TikTok is one step closer to disappearing in the US after a panel of federal judges on Friday upheld a new law that could lead to the banning of the popular Chinese-owned video app by mid-January.
The three judges, in the U.S. Court of Appeals for the District of Columbia Circuit, denied TikTok’s petition to overturn the law. The decision could be a death blow for the app in one of its biggest markets. More than 170 million Americans use TikTok to entertain and inform themselves, turning it into a cultural phenomenon. The looming loss of the app in the US had spurred concern from free speech advocates.
The decision also raises new questions for President-elect Donald Trump, who has repeatedly signalled his support for the app, but who doesn’t have a clear path for rescuing it under the new law.
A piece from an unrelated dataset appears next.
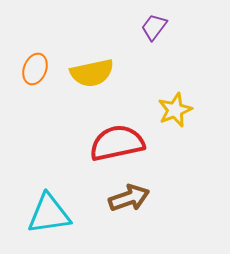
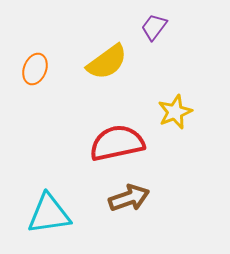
yellow semicircle: moved 15 px right, 11 px up; rotated 24 degrees counterclockwise
yellow star: moved 2 px down
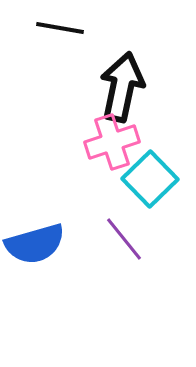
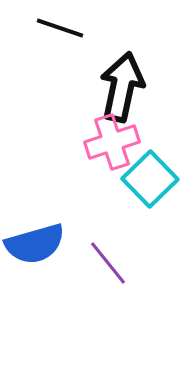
black line: rotated 9 degrees clockwise
purple line: moved 16 px left, 24 px down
The law, signed in April, requires TikTok’s Chinese owner, ByteDance, to sell the app to a non-Chinese company by January 19 or face a ban in the US. TikTok, which has been in the cross hairs of politicians since 2020 because of its ties to China, has said a sale is impossible, in part because it would be blocked by the Chinese government. The company argued that the law unfairly singled out TikTok and that a ban would infringe on the First Amendment rights of American users.
The judges disagreed with TikTok’s argument. They said the law was “carefully crafted to deal with only control by a foreign adversary”, and didn’t run afoul of the First Amendment.